- The extortions included police and military roadblocks (N670 billion), police custodial extortions (N200 billion), and “crime proceeds” converted by police (N60 billion)
- Squandered governors’ security votes amounted to N400 billion, and extortions by militant government agencies were put at N700 billion
According to a report by the International Society for Civil Liberties and Rule of Law (Intersociety), an estimated N2.8 trillion was extorted at gunpoint from residents of South-Eastern Nigeria by various security agencies between July 2020 and July 2023.
The report reveals that police and military roadblocks accounted for N670 billion, police custodial extortions for N200 billion, and “crime proceeds” converted by police for N60 billion.

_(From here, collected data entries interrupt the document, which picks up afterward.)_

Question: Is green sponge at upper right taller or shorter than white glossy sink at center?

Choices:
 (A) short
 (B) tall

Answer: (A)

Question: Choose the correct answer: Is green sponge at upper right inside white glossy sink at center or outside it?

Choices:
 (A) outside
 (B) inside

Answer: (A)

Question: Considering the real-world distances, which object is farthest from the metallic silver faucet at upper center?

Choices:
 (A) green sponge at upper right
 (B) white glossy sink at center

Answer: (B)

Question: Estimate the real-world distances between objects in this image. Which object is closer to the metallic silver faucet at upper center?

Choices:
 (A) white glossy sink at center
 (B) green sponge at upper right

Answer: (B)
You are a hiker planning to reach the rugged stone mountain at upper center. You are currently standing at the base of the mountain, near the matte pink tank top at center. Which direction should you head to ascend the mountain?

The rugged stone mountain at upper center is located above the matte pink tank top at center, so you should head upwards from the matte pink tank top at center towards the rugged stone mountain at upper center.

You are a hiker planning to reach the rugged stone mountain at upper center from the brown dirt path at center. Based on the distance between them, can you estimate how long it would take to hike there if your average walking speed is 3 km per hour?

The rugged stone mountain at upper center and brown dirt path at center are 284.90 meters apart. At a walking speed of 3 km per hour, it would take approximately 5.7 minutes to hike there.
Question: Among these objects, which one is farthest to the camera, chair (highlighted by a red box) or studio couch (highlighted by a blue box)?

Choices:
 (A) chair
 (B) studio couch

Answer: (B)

Additionally, squandered governors’ security votes amounted to N400 billion, while extortions by militant government agencies were put at N700 billion.
Moreover, military and police house burnings/lootings across the zone accounted for N150 billion.

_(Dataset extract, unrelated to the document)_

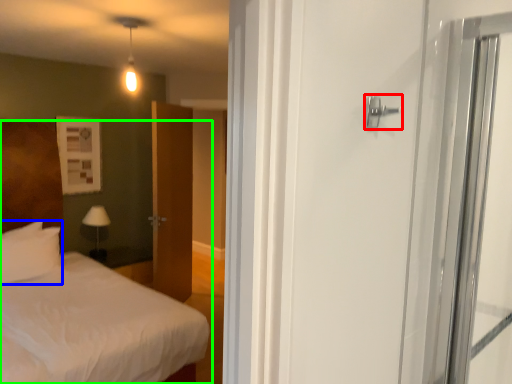 Question: Which is farther away from door handle (highlighted by a red box)? pillow (highlighted by a blue box) or bed (highlighted by a green box)?

Choices:
 (A) pillow
 (B) bed

Answer: (B)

The report highlights that these extortions resulted in a 45 percent exodus of businesses from the southeast to the southwest, particularly Lagos, which severely impacted the southeast economy due to the government-inflicted insecurity in the region.
“The amount had risen from ‘blue-collar’ corruption and other corrupt practices perpetrated by armed state actors and armed non-state actors cutting across the eleven Eastern Nigerian States of Edo, Delta, Anambra, Enugu, Ebonyi, Imo, Abia, Cross River, Akwa Ibom, Bayelsa, and Rivers a period covering July 2020 to July 2023.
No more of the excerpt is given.